Fondue is having a moment. And so will you, after digging into store manager Aaron Oster and chef Justin Smillie’s Italian version of the alpine booze-spiked dip.
Unlike its French cousin, it requires no fussy specialty pots. And you can find all ingredients at Il Buco Alimentari & Vineria, a recently opened sister market and cafe to Noho staple Il Buco. We’re melting already.
Il Buco Alimentari & Vineria Fonduta
Serves two to four
1¼ c. Spring Brook Tarentaise, cut into ½-inch cubes
¾ c. whole milk
¾ c. cream
4 egg yolks
¼ c. butter, cut into pieces
1 tbsp. brandy (or bourbon)
Loaf of bread
Speck, thinly sliced (optional)
Pickled vegetables (optional)
1. Combine the cheese, milk, and cream in a container and refrigerate overnight to allow the flavors to meld and the cheese to soften. (The overnight soaking lets the cheese melt smoothly and prevents the final result from having a grainy texture.)
2. In a saucepan over a double boiler, melt the cheese with the milk over very gentle heat, stirring constantly.
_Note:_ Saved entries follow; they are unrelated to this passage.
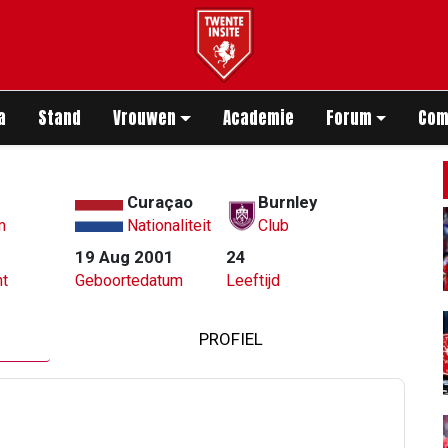
app
a
Stand
Vrouwen
Academie
Forum
Com
Curaçao
Burnley
m
Nationaliteit
Club
19 Aug 2001
24
t
Geboortedatum
Leeftijd
PROFIEL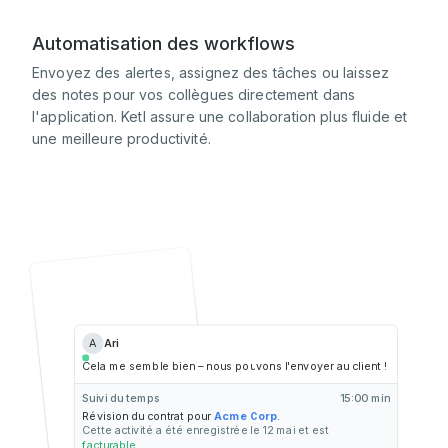
Automatisation des workflows
Envoyez des alertes, assignez des tâches ou laissez
des notes pour vos collègues directement dans
l'application. Ketl assure une collaboration plus fluide et
une meilleure productivité.
A
Ari
Cela me semble bien – nous pouvons l'envoyer au client !
Suivi du temps
15:00 min
Révision du contrat pour
Acme Corp
.
Cette activité a été enregistrée le 12 mai et est
facturable.
.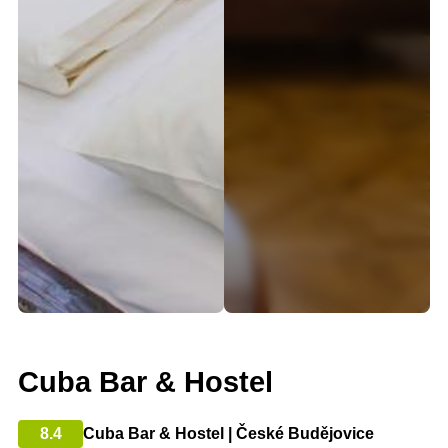
Cuba Bar & Hostel
8.4
Cuba Bar & Hostel | České Budějovice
Do not boil. (If overheated, the proteins in the cheese coagulate and separate from the fat, creating strings.)
3. Remove from heat. Gently warm the yolks by stirring in some of the hot cheese mixture. (This prevents the yolks from overcooking into hard bits.)
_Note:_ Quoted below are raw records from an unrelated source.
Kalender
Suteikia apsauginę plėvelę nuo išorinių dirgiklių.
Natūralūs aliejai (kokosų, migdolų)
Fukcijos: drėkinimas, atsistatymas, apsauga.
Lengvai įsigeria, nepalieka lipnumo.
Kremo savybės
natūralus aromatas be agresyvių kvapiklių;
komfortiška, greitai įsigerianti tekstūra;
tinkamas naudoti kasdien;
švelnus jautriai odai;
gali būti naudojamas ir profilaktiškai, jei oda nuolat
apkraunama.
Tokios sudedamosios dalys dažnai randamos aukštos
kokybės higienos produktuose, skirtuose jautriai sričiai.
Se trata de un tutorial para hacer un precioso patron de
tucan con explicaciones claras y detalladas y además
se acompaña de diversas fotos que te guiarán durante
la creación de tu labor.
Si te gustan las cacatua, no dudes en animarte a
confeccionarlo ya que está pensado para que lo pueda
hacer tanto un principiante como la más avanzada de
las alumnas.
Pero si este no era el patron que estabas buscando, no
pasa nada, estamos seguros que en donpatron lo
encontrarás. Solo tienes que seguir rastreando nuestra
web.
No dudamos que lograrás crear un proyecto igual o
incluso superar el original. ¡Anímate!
4. Put the saucepan back over the double boiler and stir in the yolks.
5. Add the butter and stir constantly until the fonduta has thickened enough to coat the back of a spoon.
6. Stir in the brandy and remove from heat.
7. Serve with a crusty bread, thinly sliced speck, and pickled vegetables.
Il Buco Alimentari & Vineria, 53 Great Jones Street, between Bowery and Lafayette Streets (212-837-2622 or ilbucovineria.com).